The TAV 12 was used regularly by its owner in the 1930s, but he had the body removed after a few years. The body was mounted on a Bugatti T46 chassis in the late 1930s. Produced from 1929 to 1936, the T 46 was the second largest Bugatti and was known as the "Petite Royale" about the legendary Type 41 luxury limousine. The wheelbase of the Bugatti was half a meter shorter than that of the Bucciali, which meant that the body had to be shortened considerably at the front. The Bugatti with the "la flèche d'or" body was transferred to the US in the early post-war period. The Bucciali chassis remained in France and was considered lost for several years. After its rediscovery, it was purchased by a French collector.

In 1976, the body and the Bucciali chassis came into the hands of an American collector, who had the la flèche d'or rebuilt. The engine, gearbox, front-wheel drive, suspension, and most of the sheet metal parts could be taken over from the original vehicle.

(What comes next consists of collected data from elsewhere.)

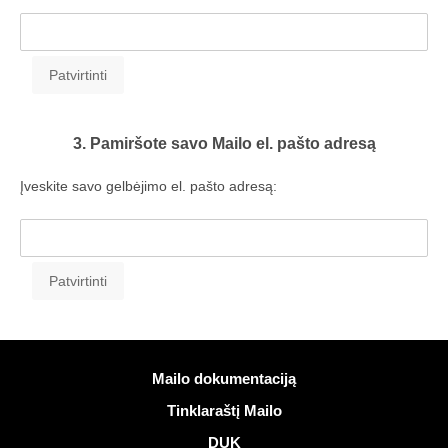
3. Pamiršote savo Mailo el. pašto adresą
Įveskite savo gelbėjimo el. pašto adresą:
Daugiau informacijos
Mailo dokumentaciją
Tinklaraštį Mailo
DUK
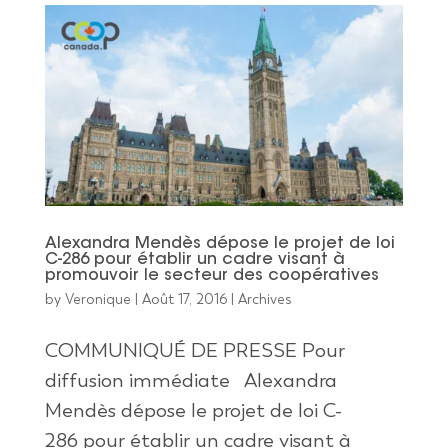
Alexandra Mendès dépose le projet de loi
C-286 pour établir un cadre visant à
promouvoir le secteur des coopératives
by
Veronique
|
Août 17, 2016
|
Archives
COMMUNIQUÉ DE PRESSE Pour
diffusion immédiate Alexandra
Mendès dépose le projet de loi C-
286 pour établir un cadre visant à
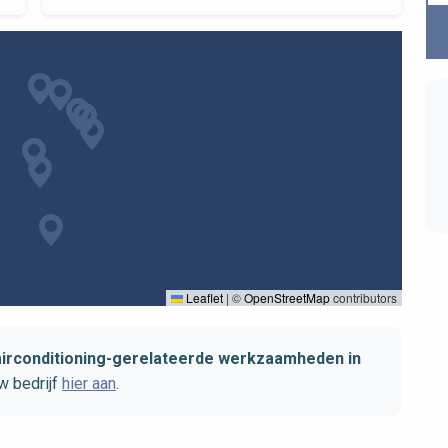
Leaflet
|
©
OpenStreetMap
contributors
airconditioning-gerelateerde werkzaamheden in
w bedrijf
hier aan
.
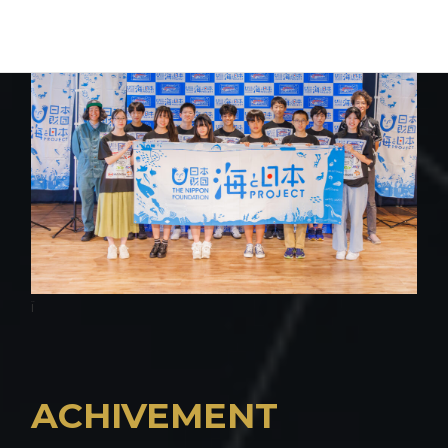
回授業を開催しました
ï
ACHIVEMENT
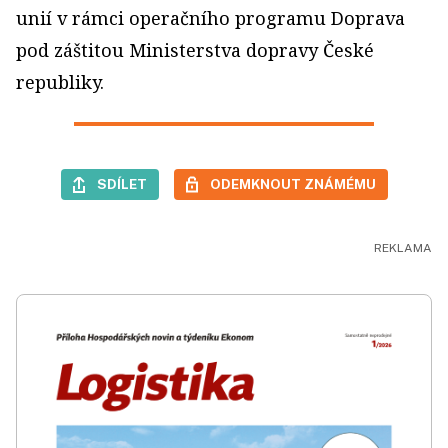
unií v rámci operačního programu Doprava
pod záštitou Ministerstva dopravy České
republiky.
SDÍLET
ODEMKNOUT ZNÁMÉMU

Some parts of the chassis, the rear fenders, and the hood were rebuilt from scratch. The reconstruction was completed more than ten years later. Since the late 1990s, the TAV 12 has been on public display several times, including at the Pebble Beach Concours d'Elegance (2006).

== Design and technical details ==

=== Car bodies ===
At first, it was a convertible, but later it was given a four-door limousine body.

==== Convertible ====
The first version, which appeared in the fall of 1931, was a two-door convertible. The car had a steel chassis with a 3734 mm wheelbase, which had already been used for a TAV 30 the previous year. Unlike the other TAV models, the body was not designed by the Bucciali brothers, but by Émile Guillet, the owner of a coachwork factory who was sometimes a partner of Bucciali. It was considered stylistically unsuccessful.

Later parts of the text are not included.